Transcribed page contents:
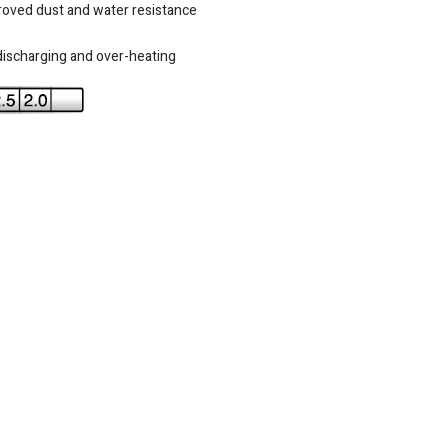
roved dust and water resistance
-discharging and over-heating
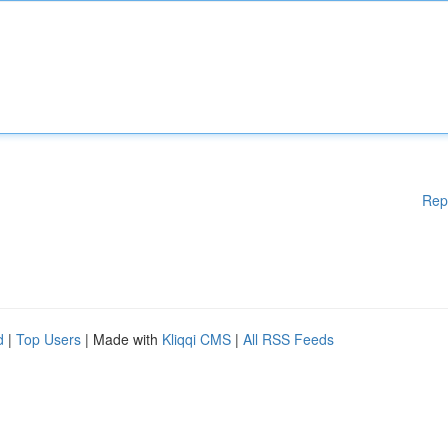
Rep
d
|
Top Users
| Made with
Kliqqi CMS
|
All RSS Feeds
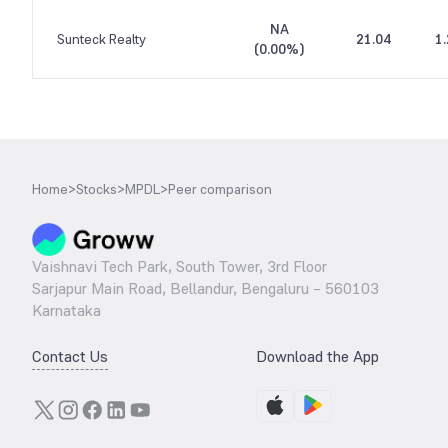
NA
Sunteck Realty
21.04
1
(
0.00%
)
Home
>
Stocks
>
MPDL
>
Peer comparison
Vaishnavi Tech Park, South Tower, 3rd Floor
Sarjapur Main Road, Bellandur, Bengaluru – 560103
Karnataka
Contact Us
Download the App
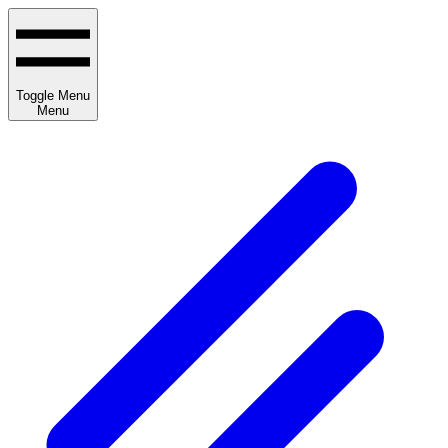
Toggle Menu
Menu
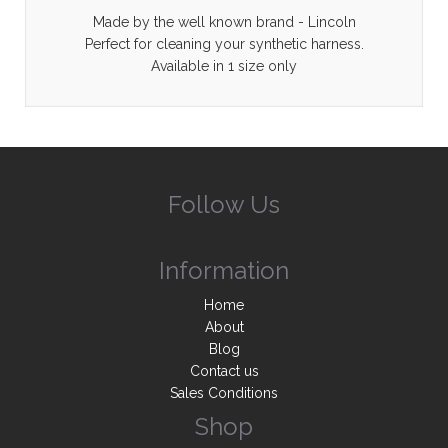
Made by the well known brand - Lincoln
Perfect for cleaning your synthetic harness.
Available in 1 size only
Follow Us
Information
Home
About
Blog
Contact us
Sales Conditions
Shop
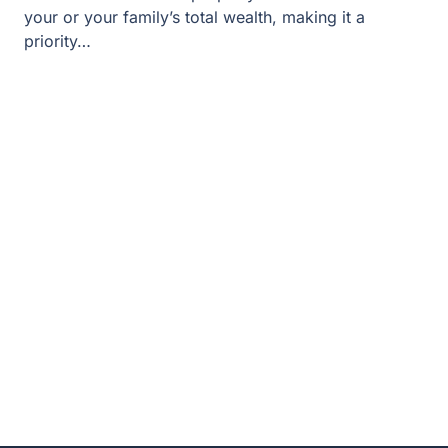
your or your family’s total wealth, making it a
priority…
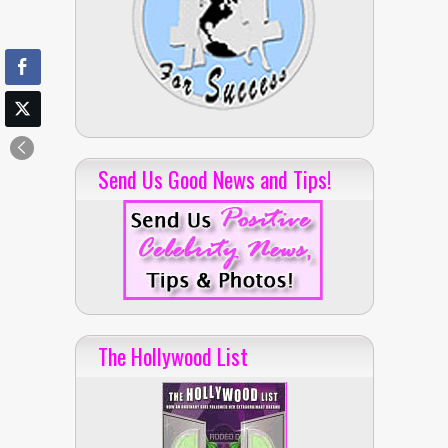
Send Us Good News and Tips!
The Hollywood List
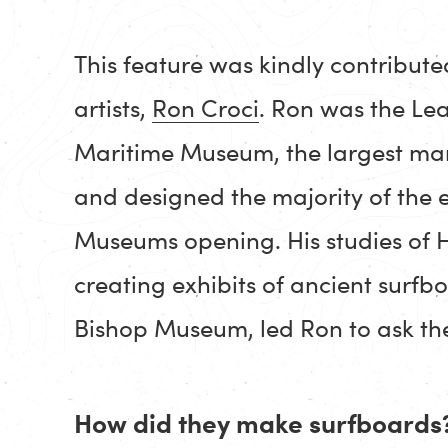
This feature was kindly contribute
artists,
Ron Croci
. Ron was the Le
Maritime Museum, the largest mar
and designed the majority of the e
Museums opening. His studies of H
creating exhibits of ancient surf
Bishop Museum, led Ron to ask the
How did they make surfboards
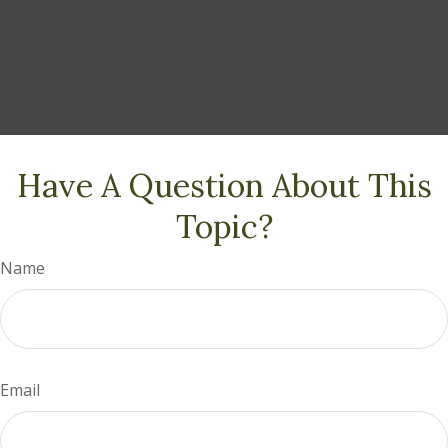
Have A Question About This
Topic?
Name
Email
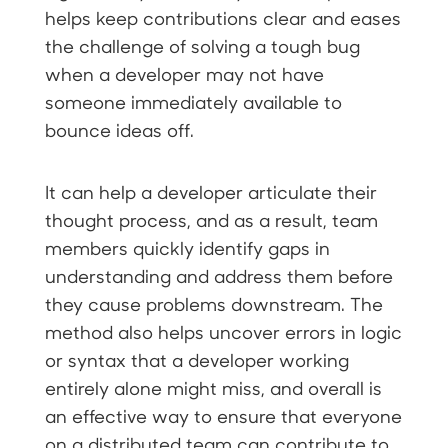
helps keep contributions clear and eases
the challenge of solving a tough bug
when a developer may not have
someone immediately available to
bounce ideas off.
It can help a developer articulate their
thought process, and as a result, team
members quickly identify gaps in
understanding and address them before
they cause problems downstream. The
method also helps uncover errors in logic
or syntax that a developer working
entirely alone might miss, and overall is
an effective way to ensure that everyone
on a distributed team can contribute to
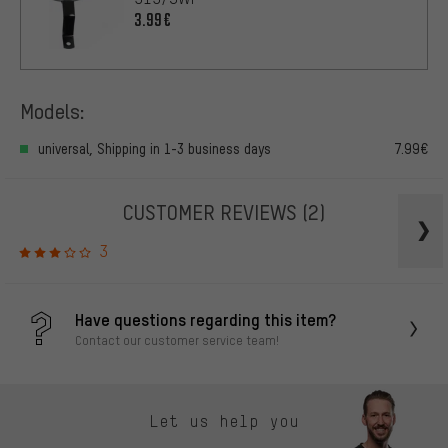
3.99€
Models:
universal, Shipping in 1-3 business days
7.99€
CUSTOMER REVIEWS
(2)
3
Have questions regarding this item?
Contact our customer service team!
Let us help you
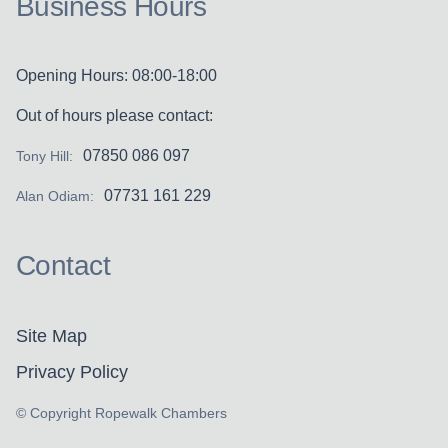
Business Hours
Opening Hours: 08:00-18:00
Out of hours please contact:
07850 086 097
Tony Hill:
07731 161 229
Alan Odiam:
Contact
Site Map
Privacy Policy
© Copyright Ropewalk Chambers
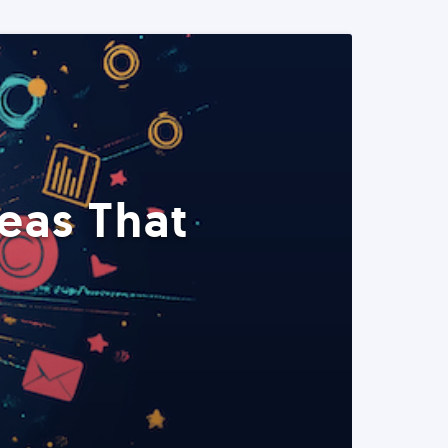
eas That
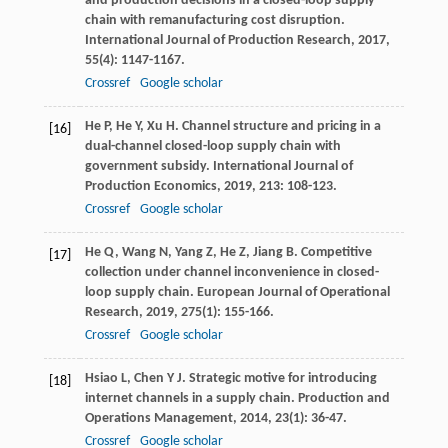
and production decisions in a closed-loop supply
chain with remanufacturing cost disruption.
International Journal of Production Research
,
2017
,
55
(4): 1147-1167.
Crossref
Google scholar
He
P
,
He
Y
,
Xu
H
. Channel structure and pricing in a
[16]
dual-channel closed-loop supply chain with
government subsidy.
International Journal of
Production Economics
,
2019
,
213
: 108-123.
Crossref
Google scholar
He
Q
,
Wang
N
,
Yang
Z
,
He
Z
,
Jiang
B
. Competitive
[17]
collection under channel inconvenience in closed-
loop supply chain.
European Journal of Operational
Research
,
2019
,
275
(1): 155-166.
Crossref
Google scholar
Hsiao
L
,
Chen
Y J
. Strategic motive for introducing
[18]
internet channels in a supply chain.
Production and
Operations Management
,
2014
,
23
(1): 36-47.
Crossref
Google scholar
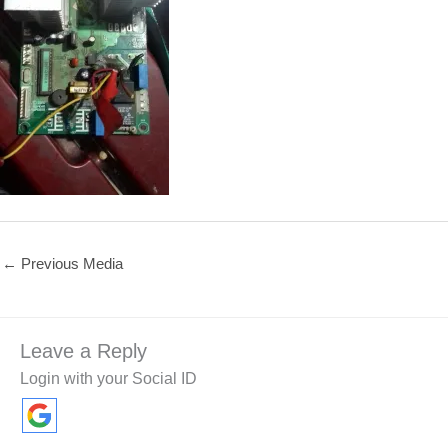
←
Previous Media
Leave a Reply
Login with your Social ID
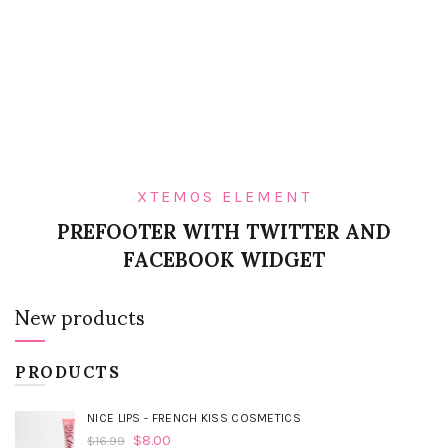
XTEMOS ELEMENT
PREFOOTER WITH TWITTER AND
FACEBOOK WIDGET
New products
PRODUCTS
NICE LIPS - FRENCH KISS COSMETICS
$
8.00
$
16.99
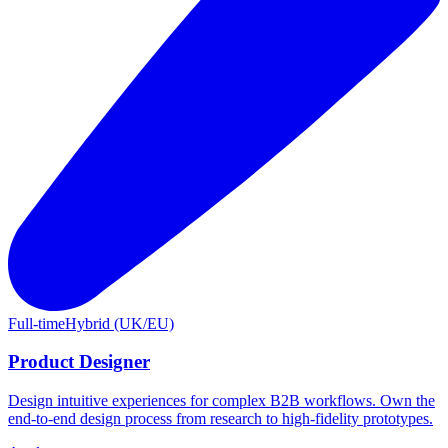
Full-time
Hybrid (UK/EU)
Product Designer
Design intuitive experiences for complex B2B workflows. Own the
end-to-end design process from research to high-fidelity prototypes.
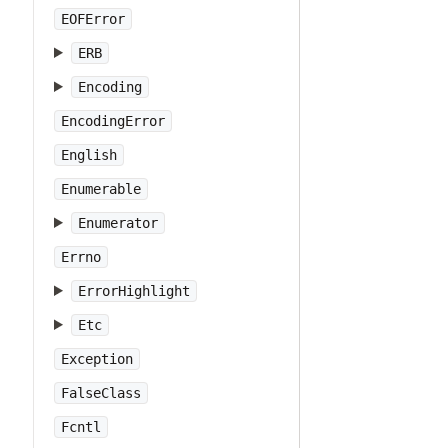
EOFError
ERB
Encoding
EncodingError
English
Enumerable
Enumerator
Errno
ErrorHighlight
Etc
Exception
FalseClass
Fcntl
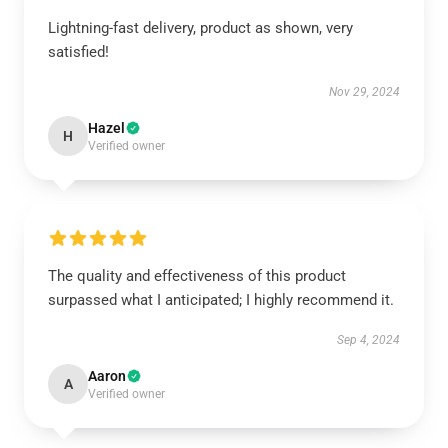
Lightning-fast delivery, product as shown, very
satisfied!
Nov 29, 2024
Hazel
H
Verified owner
The quality and effectiveness of this product
surpassed what I anticipated; I highly recommend it.
Sep 4, 2024
Aaron
A
Verified owner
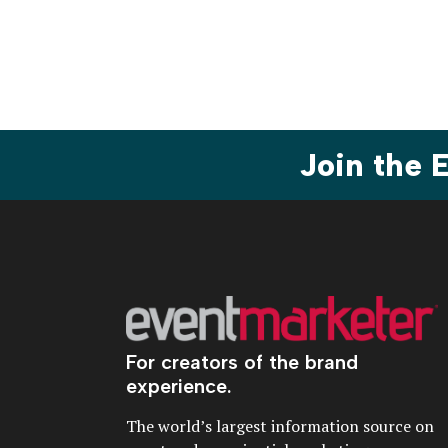
paginat
Join the
For creators of the brand
experience.
The world’s largest information source on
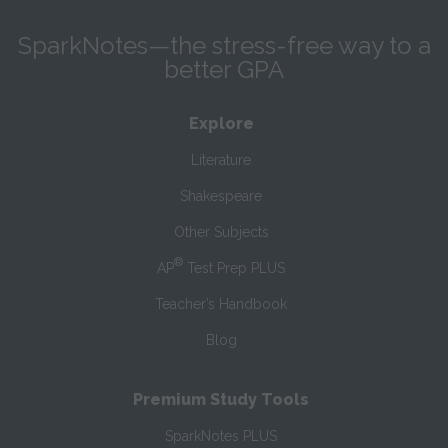
SparkNotes—the stress-free way to a
better GPA
Explore
Literature
Shakespeare
Other Subjects
®
AP
Test Prep PLUS
Teacher’s Handbook
Blog
Premium Study Tools
SparkNotes PLUS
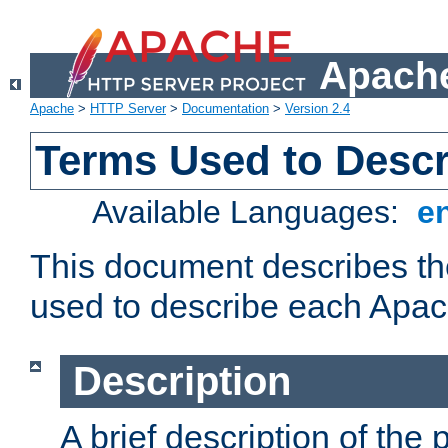
Apache
Apache
>
HTTP Server
>
Documentation
>
Version 2.4
Terms Used to Desc
Available Languages:
e
This document describes the
used to describe each Apa
Description
A brief description of the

▶ **Work instructions**:
Search the entries for the string "brand" and collect each line that has it.

▶ **Answer for this exercise**:
Made by the well known brand - Lincoln
For creators of the brand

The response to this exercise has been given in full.